Siemens’ Read agreed. “The workshop confirmed the need to change cultures, teach new collaboration skills, and facilitate system-level collaborations, with digital tools a vital part of that journey.”  

Super-system engineering
Another important area to which increased collaboration looks set to contribute is the integration of incumbent standalone (or only physically integrated) systems into single, highly optimized “super-systems,” as IAAPS terms it. For example, an EV’s transmission, motor and power electronics are typically developed separately, often by different suppliers. Designing them as a single, highly optimized super-system can reduce cost, improve packaging and greatly increase system and vehicle efficiency.  

But acknowledging this and achieving required results are two very different things. A new generation of powerful digital design tools, with an embedded facility for secure, remote collaboration, could make optimization “faster, cheaper and much more intense,” Akehurst said. 

So far, though, it is not happening at the rate required. One of the main reasons for this, explained Prof. Chris Brace, IAAPS Academic Director, is the historic functional silos found in many large companies. “We all agree that a new generation of decision support and super-system optimization tools is needed,” Brace said, “but extracting the benefits from them needs a more open internal structure, too. Functional silos represent one of the biggest blocks to accelerating development of this much-needed new approach.” 

Goodbye physical testing
Another opportunity is offered by the integration of Big Data, possibly collected from test vehicles but also from the in-service fleet via the cloud. IAAPS has evolved new versions of standard statistical tools to help extract trends from large, complex datasets and believes this could be used alongside prognostics to continually improve decision making. “There is so much data available, we can make simulations much closer to the real world and real driving,” stated Akehurst. “Equally importantly, we can use this data to help us with design decisions such as how to accommodate edge cases in component life targets.” 

Ricardo’s chief engineer for Technology Strategy, Joshua Dalby, supported this view. He said that a related area where simulation could be contributing more value is via the investigation of edge cases, as these are difficult to recreate reliably and efficiently in a physical test environment. “These areas offer great potential for saving cost and weight, but to avoid costly in-service failures, designers need a more detailed understanding than can be delivered economically by physical testing,” Dalby offered. “Simulation can explore more options, more cheaply and potentially in days rather than weeks.” 

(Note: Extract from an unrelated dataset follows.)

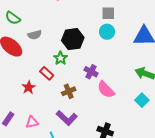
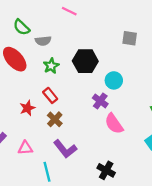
cyan circle: (107, 32) -> (114, 80), moved
gray semicircle: (35, 35) -> (43, 41), moved
green star: (61, 58) -> (51, 66), moved
brown cross: (69, 91) -> (55, 119), moved, turned -32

Any design change or new approach — especially in an edge case — has potential to increase risk for vehicle OEMs. New simulation tools provide the ability to assess risks introduced by these changes very quickly, noted Akehurst, allowing more options to be evaluated and better decisions to be made. “I see a lot of potential for further development in these areas,” he said. 

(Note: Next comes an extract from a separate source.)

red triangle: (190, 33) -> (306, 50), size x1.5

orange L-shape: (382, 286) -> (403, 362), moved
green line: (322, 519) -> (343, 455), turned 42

What of the contentious issue regarding simulation completely replacing physical testing? IAAPS Engineering Director, Prof. Rob Oliver, believes it is unlikely — at least for the foreseeable future. “The workshop group agreed that systems are evolving too quickly to keep simulation sufficiently far ahead of technology developments,” Oliver said. “New battery chemistries represent a great example. In other areas, like combustion, we are years from having enough computing power and enough fidelity in the algorithms to remove the need for physical experiments.” 

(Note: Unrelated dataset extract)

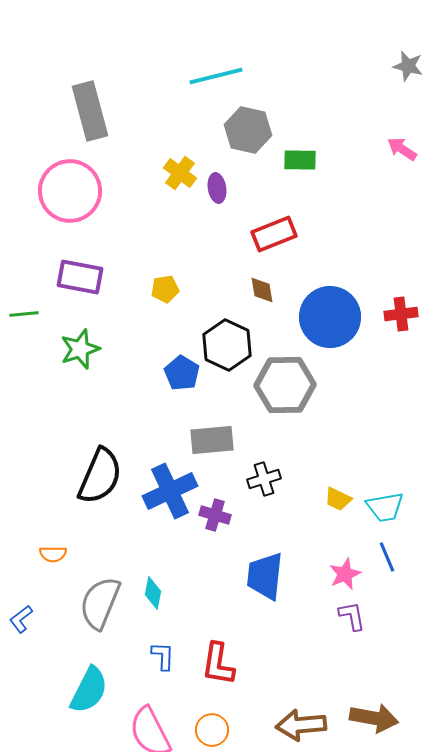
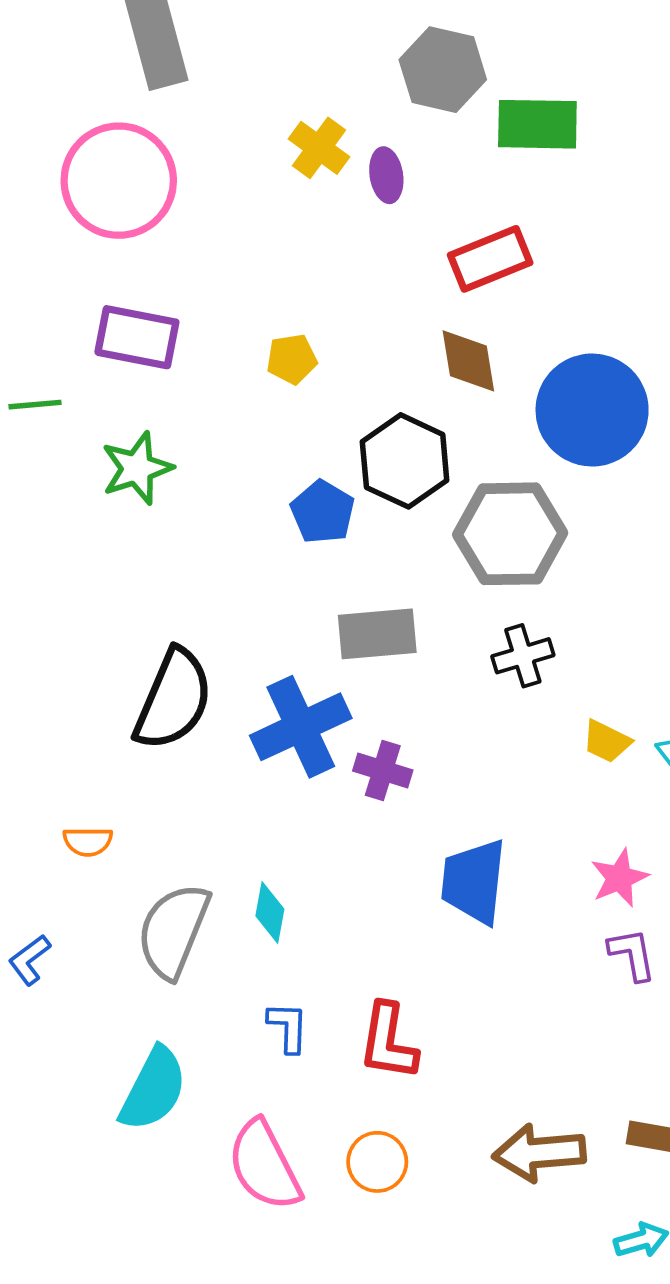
green rectangle: (300, 160) -> (537, 124), size x1.4
brown diamond: (262, 290) -> (468, 361), size x1.4
black cross: (264, 479) -> (523, 656), moved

He added that, paradoxically, accelerating the application of digital engineering needs a realistic understanding of the technique’s limitations and a strong focus on physical testing to explore and resolve areas of poor correlation. This is critically dependent on all groups working to common standards so that their data is accessible, verifiable and understandable to others in an organization.  

“The strategy must be implemented at a senior level, where organizational culture can be changed,” Oliver stressed. “The workshop opened with many delegates expecting to conclude that simulation technology is the roadblock, but we finished by concluding it is the approach of senior management that needs to change.”